*WHAT THE TASK REQUIRES*.
Could you retype, exactly as written, every line from the top of the records through the line that contains "interceptuar fluturaken e Qatar"?

EXCERPTED DATA Block Start

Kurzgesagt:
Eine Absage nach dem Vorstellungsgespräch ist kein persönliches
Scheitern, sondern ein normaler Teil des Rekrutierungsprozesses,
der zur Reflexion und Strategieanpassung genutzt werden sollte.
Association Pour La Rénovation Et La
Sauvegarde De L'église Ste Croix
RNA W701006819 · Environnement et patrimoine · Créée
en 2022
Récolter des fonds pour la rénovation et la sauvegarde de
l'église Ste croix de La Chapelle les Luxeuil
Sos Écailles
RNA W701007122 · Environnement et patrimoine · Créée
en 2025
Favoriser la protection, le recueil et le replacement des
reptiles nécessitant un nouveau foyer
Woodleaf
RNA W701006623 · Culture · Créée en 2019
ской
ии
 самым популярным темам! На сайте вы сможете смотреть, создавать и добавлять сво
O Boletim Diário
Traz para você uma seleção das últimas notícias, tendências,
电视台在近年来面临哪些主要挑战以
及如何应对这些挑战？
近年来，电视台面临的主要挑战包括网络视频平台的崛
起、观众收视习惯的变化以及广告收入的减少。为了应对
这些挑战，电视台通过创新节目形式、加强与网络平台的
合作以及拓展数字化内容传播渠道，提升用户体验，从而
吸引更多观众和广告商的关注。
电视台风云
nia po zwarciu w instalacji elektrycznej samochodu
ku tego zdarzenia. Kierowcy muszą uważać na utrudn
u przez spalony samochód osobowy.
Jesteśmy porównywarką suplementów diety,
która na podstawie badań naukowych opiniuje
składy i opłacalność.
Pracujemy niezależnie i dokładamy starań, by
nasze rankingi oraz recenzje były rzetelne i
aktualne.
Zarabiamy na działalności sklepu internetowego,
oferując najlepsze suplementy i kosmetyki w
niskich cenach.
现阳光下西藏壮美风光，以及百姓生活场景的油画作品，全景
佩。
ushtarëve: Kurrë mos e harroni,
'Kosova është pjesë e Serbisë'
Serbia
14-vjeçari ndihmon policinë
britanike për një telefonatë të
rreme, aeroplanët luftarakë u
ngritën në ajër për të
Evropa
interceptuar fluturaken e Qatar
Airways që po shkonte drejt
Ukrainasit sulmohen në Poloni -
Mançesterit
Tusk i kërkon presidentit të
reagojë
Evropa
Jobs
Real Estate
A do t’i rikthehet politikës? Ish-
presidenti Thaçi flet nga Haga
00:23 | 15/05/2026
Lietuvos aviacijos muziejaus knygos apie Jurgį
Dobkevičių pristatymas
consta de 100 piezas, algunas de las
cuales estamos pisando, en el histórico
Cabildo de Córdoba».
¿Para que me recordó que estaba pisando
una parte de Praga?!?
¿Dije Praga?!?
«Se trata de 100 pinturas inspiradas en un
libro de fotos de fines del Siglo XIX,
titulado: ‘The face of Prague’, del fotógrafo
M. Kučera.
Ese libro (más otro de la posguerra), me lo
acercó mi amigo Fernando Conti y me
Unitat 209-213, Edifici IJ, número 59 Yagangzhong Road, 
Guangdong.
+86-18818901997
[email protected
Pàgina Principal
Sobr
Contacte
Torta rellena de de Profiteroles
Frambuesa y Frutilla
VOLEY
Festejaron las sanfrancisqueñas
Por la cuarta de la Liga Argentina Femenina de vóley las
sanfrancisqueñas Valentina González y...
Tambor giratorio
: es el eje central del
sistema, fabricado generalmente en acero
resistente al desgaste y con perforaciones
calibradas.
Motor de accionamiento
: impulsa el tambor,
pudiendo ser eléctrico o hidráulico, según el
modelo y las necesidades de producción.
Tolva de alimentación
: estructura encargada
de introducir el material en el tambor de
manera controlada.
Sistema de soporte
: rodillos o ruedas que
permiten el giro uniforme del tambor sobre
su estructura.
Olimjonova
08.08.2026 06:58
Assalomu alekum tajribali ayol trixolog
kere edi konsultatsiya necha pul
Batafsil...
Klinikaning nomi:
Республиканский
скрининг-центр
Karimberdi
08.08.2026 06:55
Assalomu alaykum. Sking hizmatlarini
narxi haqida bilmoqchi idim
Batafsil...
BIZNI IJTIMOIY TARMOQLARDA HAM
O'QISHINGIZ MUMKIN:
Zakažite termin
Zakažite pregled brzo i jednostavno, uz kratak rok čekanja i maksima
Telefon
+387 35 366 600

EXCERPTED DATA Block End

*RESPONSE BOX*.
Kurzgesagt:
Eine Absage nach dem Vorstellungsgespräch ist kein persönliches
Scheitern, sondern ein normaler Teil des Rekrutierungsprozesses,
der zur Reflexion und Strategieanpassung genutzt werden sollte.
Association Pour La Rénovation Et La
Sauvegarde De L'église Ste Croix
RNA W701006819 · Environnement et patrimoine · Créée
en 2022
Récolter des fonds pour la rénovation et la sauvegarde de
l'église Ste croix de La Chapelle les Luxeuil
Sos Écailles
RNA W701007122 · Environnement et patrimoine · Créée
en 2025
Favoriser la protection, le recueil et le replacement des
reptiles nécessitant un nouveau foyer
Woodleaf
RNA W701006623 · Culture · Créée en 2019
ской
ии
 самым популярным темам! На сайте вы сможете смотреть, создавать и добавлять сво
O Boletim Diário
Traz para você uma seleção das últimas notícias, tendências,
电视台在近年来面临哪些主要挑战以
及如何应对这些挑战？
近年来，电视台面临的主要挑战包括网络视频平台的崛
起、观众收视习惯的变化以及广告收入的减少。为了应对
这些挑战，电视台通过创新节目形式、加强与网络平台的
合作以及拓展数字化内容传播渠道，提升用户体验，从而
吸引更多观众和广告商的关注。
电视台风云
nia po zwarciu w instalacji elektrycznej samochodu
ku tego zdarzenia. Kierowcy muszą uważać na utrudn
u przez spalony samochód osobowy.
Jesteśmy porównywarką suplementów diety,
która na podstawie badań naukowych opiniuje
składy i opłacalność.
Pracujemy niezależnie i dokładamy starań, by
nasze rankingi oraz recenzje były rzetelne i
aktualne.
Zarabiamy na działalności sklepu internetowego,
oferując najlepsze suplementy i kosmetyki w
niskich cenach.
现阳光下西藏壮美风光，以及百姓生活场景的油画作品，全景
佩。
ushtarëve: Kurrë mos e harroni,
'Kosova është pjesë e Serbisë'
Serbia
14-vjeçari ndihmon policinë
britanike për një telefonatë të
rreme, aeroplanët luftarakë u
ngritën në ajër për të
Evropa
interceptuar fluturaken e Qatar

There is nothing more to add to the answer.